Input data>
+++
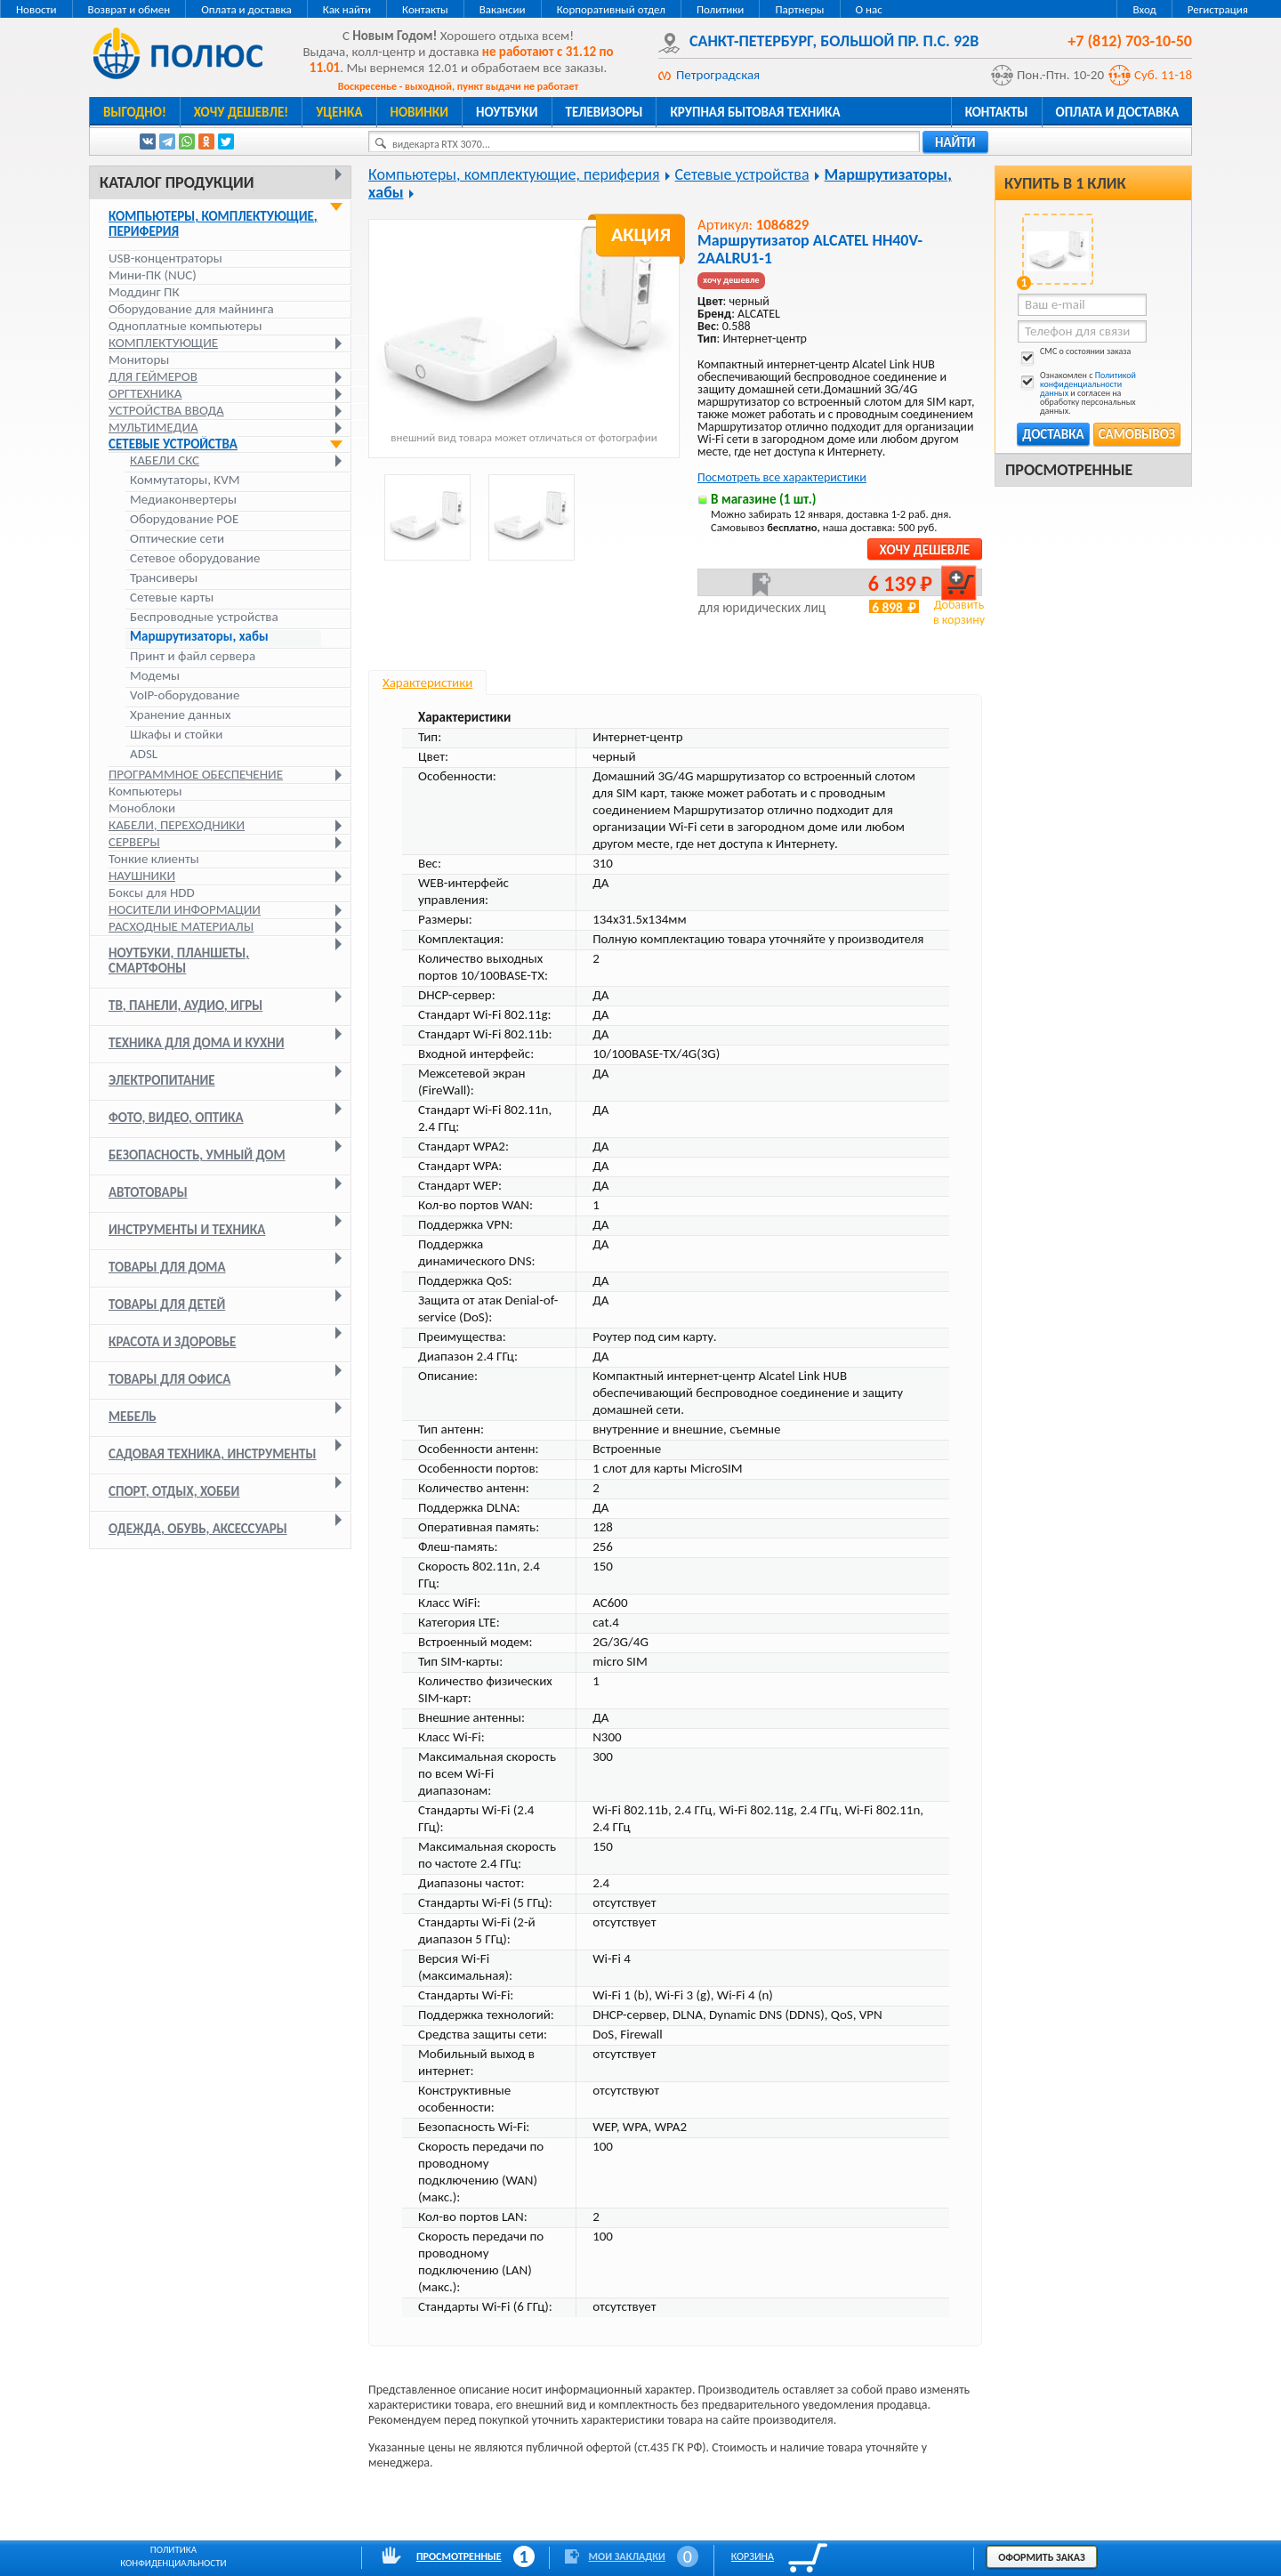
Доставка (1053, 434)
+++
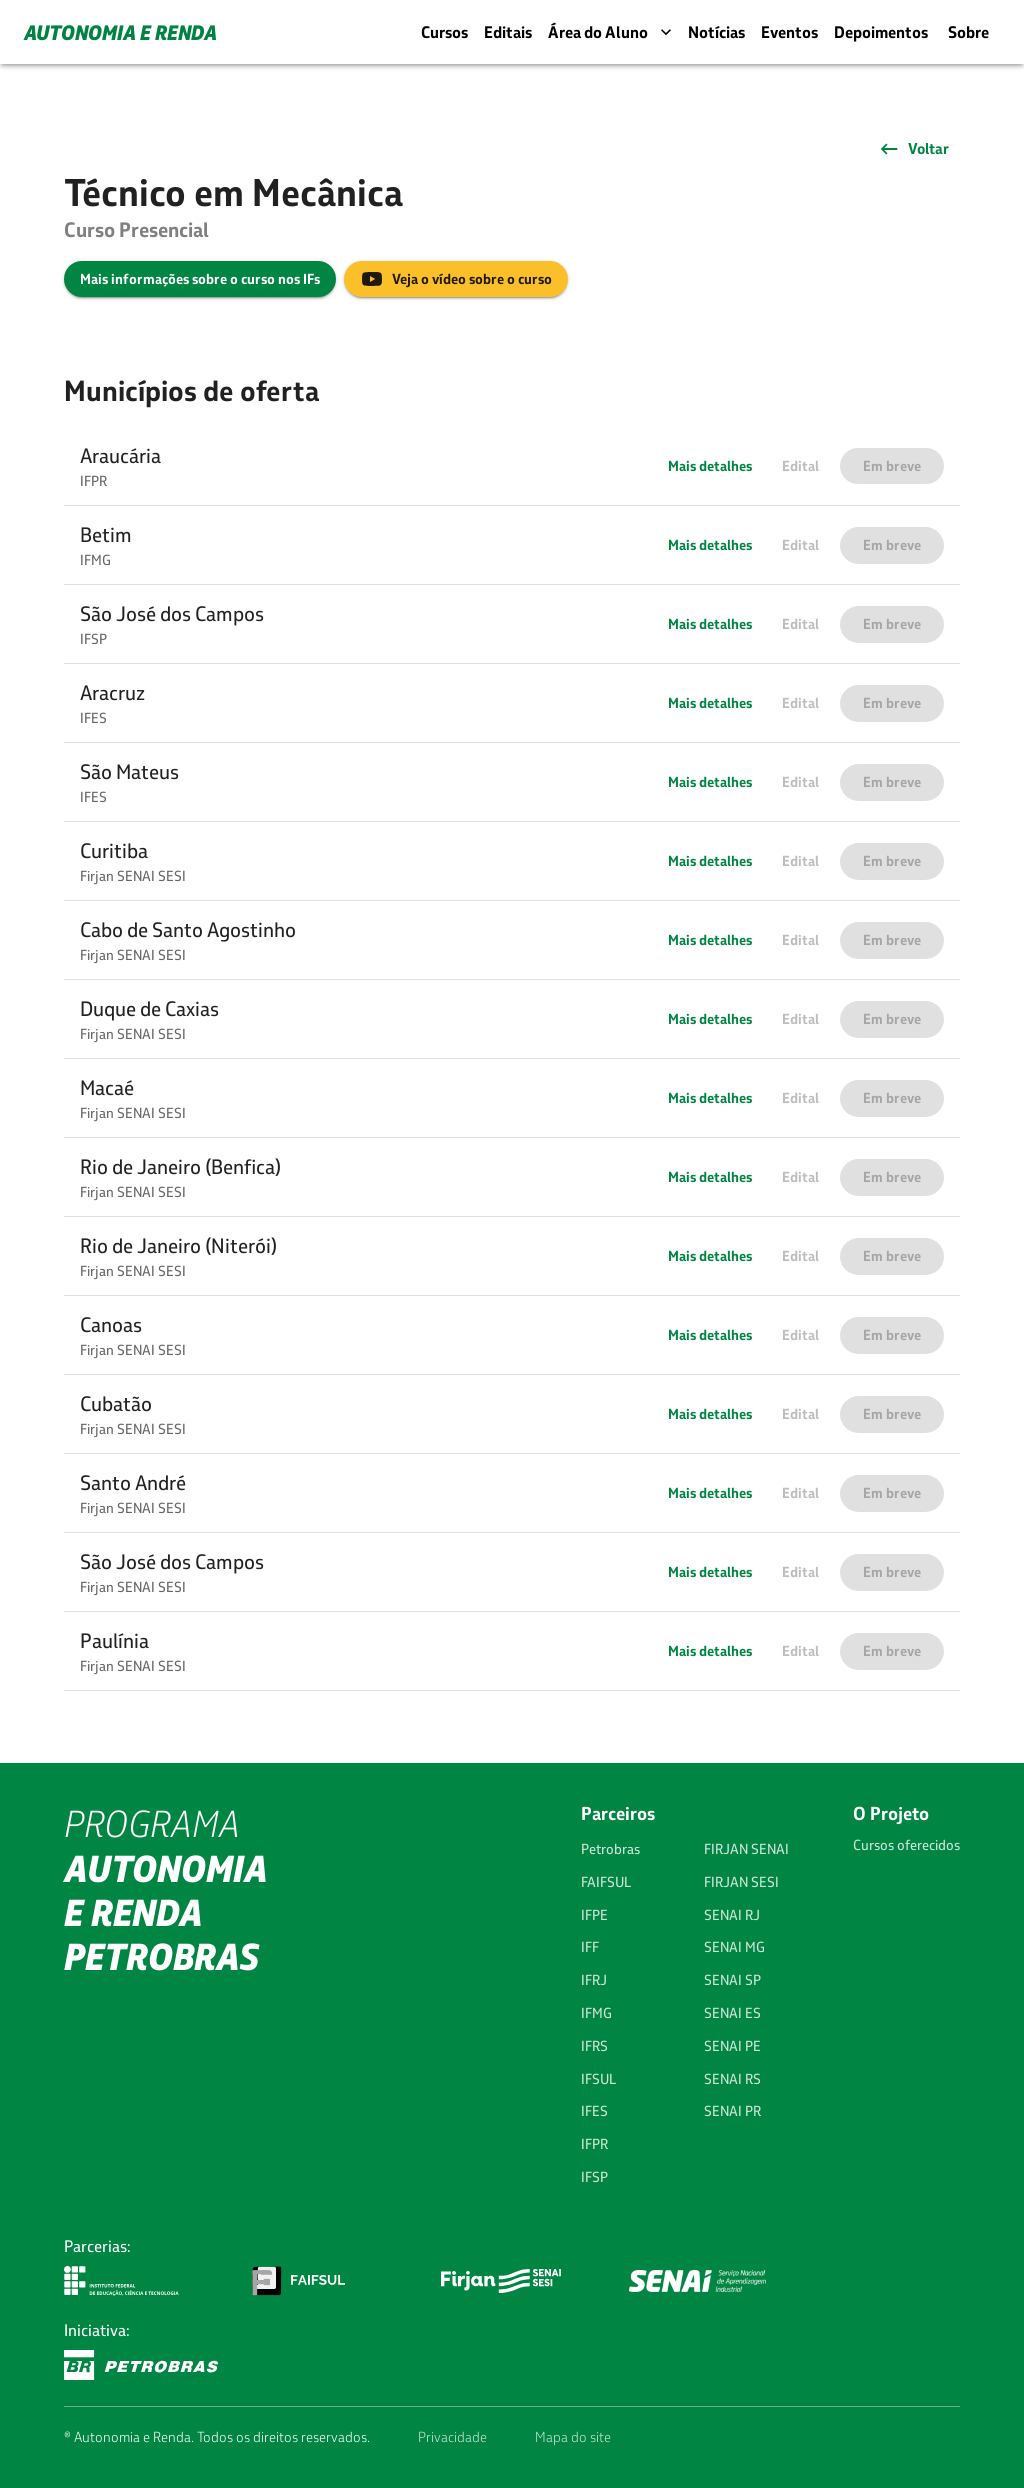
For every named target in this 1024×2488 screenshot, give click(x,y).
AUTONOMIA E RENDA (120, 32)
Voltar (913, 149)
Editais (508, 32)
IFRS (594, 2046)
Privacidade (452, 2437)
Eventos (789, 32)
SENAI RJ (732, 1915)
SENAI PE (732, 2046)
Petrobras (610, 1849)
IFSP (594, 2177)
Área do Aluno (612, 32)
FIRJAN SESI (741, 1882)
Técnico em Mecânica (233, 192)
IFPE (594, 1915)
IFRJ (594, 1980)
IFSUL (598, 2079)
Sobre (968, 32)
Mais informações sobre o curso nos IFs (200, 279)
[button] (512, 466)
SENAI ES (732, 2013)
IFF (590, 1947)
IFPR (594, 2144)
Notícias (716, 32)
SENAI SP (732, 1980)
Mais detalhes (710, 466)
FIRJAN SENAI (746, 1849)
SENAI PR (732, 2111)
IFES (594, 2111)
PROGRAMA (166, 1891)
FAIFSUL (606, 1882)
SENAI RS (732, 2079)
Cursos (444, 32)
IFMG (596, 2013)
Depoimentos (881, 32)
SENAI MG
+++
What you will do>
Look over the listing and return each line that holds "Mais".

Task answer>
Mais informações sobre o curso nos IFs (200, 279)
Mais detalhes (710, 466)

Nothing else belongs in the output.